US set to tighten border controls
Cars wait to cross into the US from Mexico
Only a fifth of Americans currently have passports
The United States will require its nationals to carry passports to return from Canada and Mexico by 2008, under new rules designed to improve security.

The regulations, to be finalised later this year, would also require Canadians entering the US to produce a passport.

Under the current systems, Canadians and US citizens can travel with a driving licence or birth certificate.

After the announcement, Canada said it might now require US visitors to use passports to enter the country.

"Our system has really always worked on the basis of reciprocity," Canadian Public Safety Minister Anne McLellan said.

"Therefore we will review our requirements for American citizens, and we're going to do that in collaboration with the United States."

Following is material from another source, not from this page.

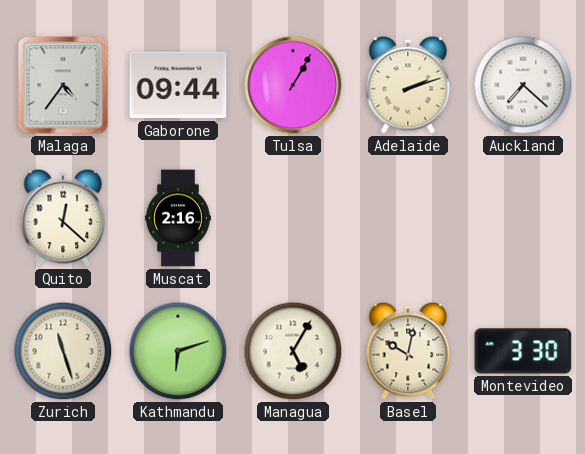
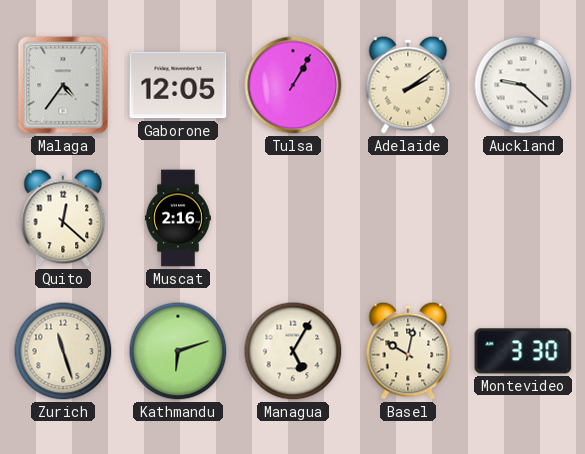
Gaborone: 09:44 -> 12:05
Adelaide: 2:12 -> 2:09
Auckland: 7:22 -> 9:22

The rules will also apply by 2006 to US nationals travelling to and from Bermuda and Panama.

Balance

The changes were recommended in intelligence legislation approved by Congress last year.

Critics say the regulations could harm trade and tourism.

Canada is the largest trading partner of the US, with more than $1bn (£530m) worth of goods crossing the border every day.

A spokesman for the Mexican Embassy in Washington told the Associated Press news agency that the regulations would have no impact on tourism or trade flow.

US Secretary of State Condoleezza Rice said Washington was striking the right balance between protecting its borders and not hindering commercial activity.

Only 20% of Americans are thought to have passports, and officials are planning to print millions more to cope with extra demand.